Aquellos días se sentía vivo, fuerte y animoso, la cabeza ocupada por
pensamientos deliciosos. Pero ¿qué objeto tenía aquello si no podía
completarse? Al salir de la oficina aquella tarde, pensó que le vendría bien ir
a casa dando un paseo. Necesitaba pensar, necesitaba aclarar sus ideas, aquello
podría ser solo una ilusión, la última. Sin darse cuenta, sus pasos le llevaron
hasta la calle de Elena. Una vez allí pensó que podría tocar el timbre, tal vez
le animara a subir. Se acercaba al portal cuando la vio venir.

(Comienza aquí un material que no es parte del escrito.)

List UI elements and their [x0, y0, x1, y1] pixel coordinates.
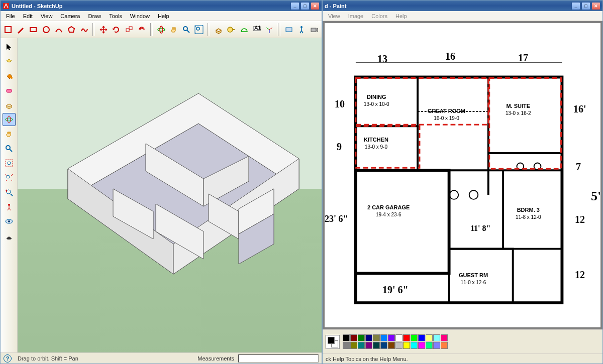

Iba acompañada
por una amiga. Era mucho más alta que ella, la llevaba abrazada por los
hombros, se miraban y se reían con complicidad. Cuando llegaron a la puerta, se
besaron en la boca con evidente apasionamiento y luego desaparecieron en el
portal. Desde donde estaba pudo escucharlas reír. Estuvo allí, quieto, sin
poder reaccionar y luego siguió caminando.
No
le dijo que la había visto. Siguió mirándose en el espejo cada mañana
observando el paso del tiempo. Había perdido el brillo y la alegría, aunque aún
se excitaba al oler aquella colonia. Pero cada vez menos, eso sí.